Apples and oranges are combined in this easy marmalade recipe. The apple marmalade is flavored with thinly sliced orange.
The marmalade is made without added pectin, so you should use a reliable candy thermometer. If you have no candy thermometer and no way to get one before you make the marmalade, you can use the cold plate test. See the expert tips, below, for instructions.
- 8 cups thinly sliced tart apples, about 3 pounds
- 1 orange
- 1 1/2 cups water
- 5 cups sugar
- 2 tablespoons lemon juice
- Fill a boiling water bath canner with water. Add 7 half-pint canning jars to the water and bring to a boil. Reduce heat to low and keep the water simmering while you prepare the fruit.
- Put the lids in a saucepan and bring to a simmer. Do not boil. Keep the lids hot while you prepare the fruit.
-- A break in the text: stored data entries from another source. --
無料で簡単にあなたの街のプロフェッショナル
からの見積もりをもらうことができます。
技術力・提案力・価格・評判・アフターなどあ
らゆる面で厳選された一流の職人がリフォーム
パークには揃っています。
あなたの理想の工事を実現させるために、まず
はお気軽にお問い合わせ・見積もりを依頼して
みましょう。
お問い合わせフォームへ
- Wash, peel, quarter, and core the apples. Slice the apples thinly; measure 8 cups (2 quarts).
- Quarter the orange, remove the seeds, and slice very thinly.
- Heat the1 1/2 cups of water and sugar until the sugar has dissolved. Add the lemon juice and fruit.
- Boil the fruit and syrup mixture rapidly, stirring constantly, to 9 degrees F above the boiling point of water at your altitude, or about 221 F to 222 F at normal altitude. or until the mixture thickens. If you don't have a candy or jelly thermometer, see the test methods below.
- Remove from heat; skim off foam.
- Pour immediately into the hot, sterile canning jars, leaving 1/4-inch headspace. Wipe the rims and threads with a clean damp cloth or paper towels and position the lids. Screw the rings on to fingertip tightness. Do not overtighten.
- Put the filled jars in the canner. If the water does is not at least 1 inch above the jar tops, add hot water. Bring to a boil; reduce heat to a gently boil. Process for 5 minutes after the water comes to a boil. (10 minutes for altitudes from 1,001 to 6,000 feet, 15 minutes for an altitude above 6000 feet)
Testing for the Jelly Point
Two ways to test for jelling if you don't have access to a reliable thermometer are sheeting and the cold plate method.
For the sheeting method, dip a cool metal spoon into the boiling marmalade. Raise it out of the mixture and hold it over the pan. Turn the spoon so the mixture will run out. If the marmalade forms drops that combine to form a sheet that hangs off the spoon, it is done.
For the cold plate method, place a few small plates in the freezer. When you think the marmalade might be done, take a plate out of the freezer. Drop a teaspoon of hot marmalade on the cold plate. Let it stand for about 30 seconds and then tip the plate to the side. If it's done, the marmalade will move only slightly.